Family Caregivers — A Critical Component of the Healthcare Team

According to recent studies, 44.4 million family caregivers in America are providing care for adults, and 39% feel they had no choice in assuming this role. The 2004 National Alliance for Caregiving (NAC)/American Association for Retired Persons (AARP) report, Care-giving in the U.S., indicates that a typical caregiver —

• Is a 46-year-old married woman, with some college education, and
• Contributes at least 20 hours per week caregiving for someone who is at least 50 years old, most often her mother.

This care can include helping with activities of daily living (ADLs), such as bathing, dressing, incontinence care, toileting, eating, and transferring. She also provides help with instrumental activities of daily living (IADLs) such as providing transportation, managing finances, shopping, and coordinating services.¹

Caregivers are a critical resource to our society, economy, and healthcare system. More recent 2007 research conducted by the National Alliance for Caregiving and Evercare documents an estimated out-of-pocket annual expense per family of $5,531 for caregiving-related expenses, including household goods, transportation, medical care copays, and pharmaceuticals.² The calculated value of the unpaid labor and service contribution of adult family caregivers is currently estimated at $350 billion annually.³ Although the majority of family caregivers are women, the number of men who function as caregivers is increasing as men are living longer and as women who are spouses continue in the work force while their retired husbands may assist with caregiving responsibilities at home (particularly in multi-generation households). Additionally, more than 1.3 million children between the ages of 8 to 18 are caregivers.⁴

Examples of individuals who need caregiving include those who have a sudden loss of independence from an injury or an acute episode (such as a stroke), or a gradual loss of function from debilitating, chronic health conditions. Some people require help because of special needs due to impaired vision and/or hearing loss, while others may need aid because of a tendency to fall; mobility problems; dementia, neurological disorders, mental illness, and/or developmental disabilities.

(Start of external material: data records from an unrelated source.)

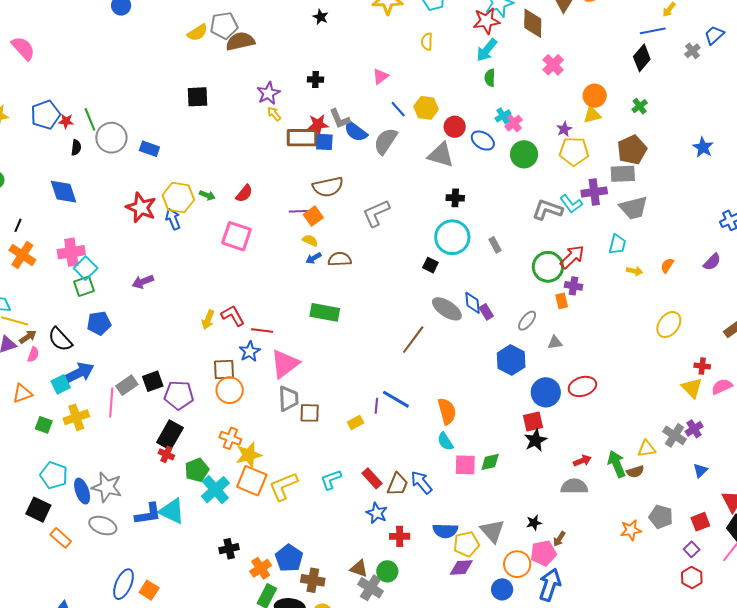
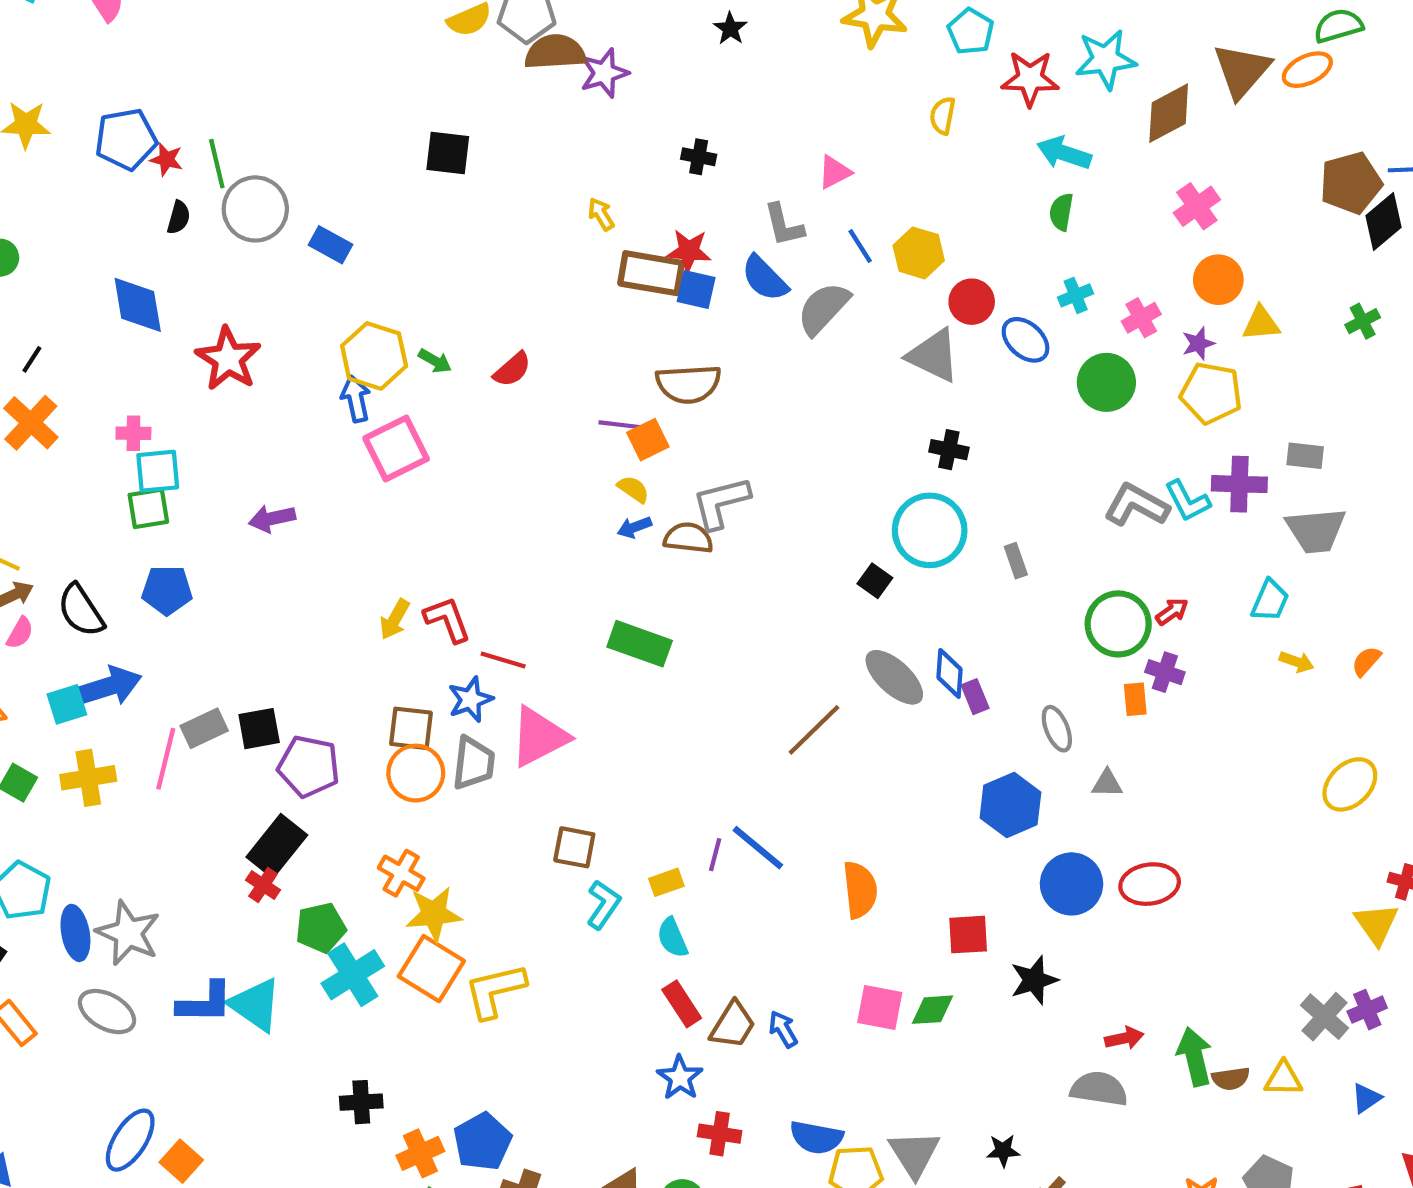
red star: (486, 21) -> (1030, 78), moved
brown diamond: (533, 23) -> (1169, 113), turned 52
cyan arrow: (487, 50) -> (1064, 153), turned 60
purple star: (268, 93) -> (604, 73), moved
orange circle: (595, 96) -> (1218, 280), moved
gray L-shape: (340, 119) -> (784, 225), moved
pink cross: (514, 123) -> (1141, 318), moved
brown pentagon: (632, 150) -> (1351, 183), moved
gray rectangle: (623, 174) -> (1305, 456), size x0.7
red star: (141, 208) -> (228, 359), moved
gray L-shape: (376, 213) -> (721, 503), moved
pink square: (237, 236) -> (396, 449), moved, turned 36
pink cross: (71, 252) -> (133, 433), size x0.6
red arrow: (572, 257) -> (1172, 612), size x0.6
cyan square: (86, 268) -> (158, 471), turned 30
gray ellipse: (527, 321) -> (1057, 729), turned -70
gray trapezoid: (288, 399) -> (474, 763), moved
red square: (533, 421) -> (968, 935), moved
cyan semicircle: (445, 441) -> (672, 938), moved
yellow triangle: (646, 449) -> (1283, 1079), moved
cyan L-shape: (331, 480) -> (603, 905), moved, turned 135
blue arrow: (421, 482) -> (783, 1029), size x0.7

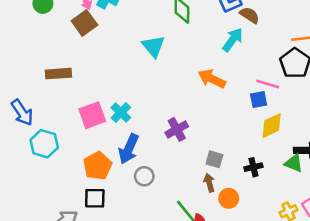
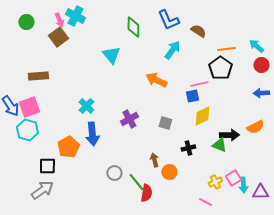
brown semicircle: (250, 15) -> (198, 31), moved
pink line: (268, 84) -> (199, 84), turned -30
pink square: (92, 115) -> (29, 107), moved
blue arrow: (129, 149) -> (92, 134), turned -30
gray square: (214, 159) -> (165, 123), moved
gray circle: (144, 176) -> (114, 173), moved
black square: (95, 198) -> (47, 166), moved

Since 1985, the traditional nursing home population — those with extended stays — has been decreasing.⁵ Public concerns about the quality of nursing home care has kept some potential residents at home. In other cases, facility care is an unthinkable option for family members, even when the need for skilled care or the physical demands of caregiving at home are overwhelming and unsafe. Culture also influences nursing home placement. African-American, Latino, Asian, and Native American families care for family members at home more often, and have lower rates of nursing home placement, than whites.^6,7 Few families have the financial resources or long-term care insurance coverage to afford nursing home care or provide adequate paid services at home. Other families are dependent upon Social Security or disability income and cannot make ends meet when these funds are diverted for nursing home care. In the midst of medical crises and increased expenses compounded by the potential or real job loss of the person who is sick, demands on the employed person increase. Some of these demands may be delegated to children in the family.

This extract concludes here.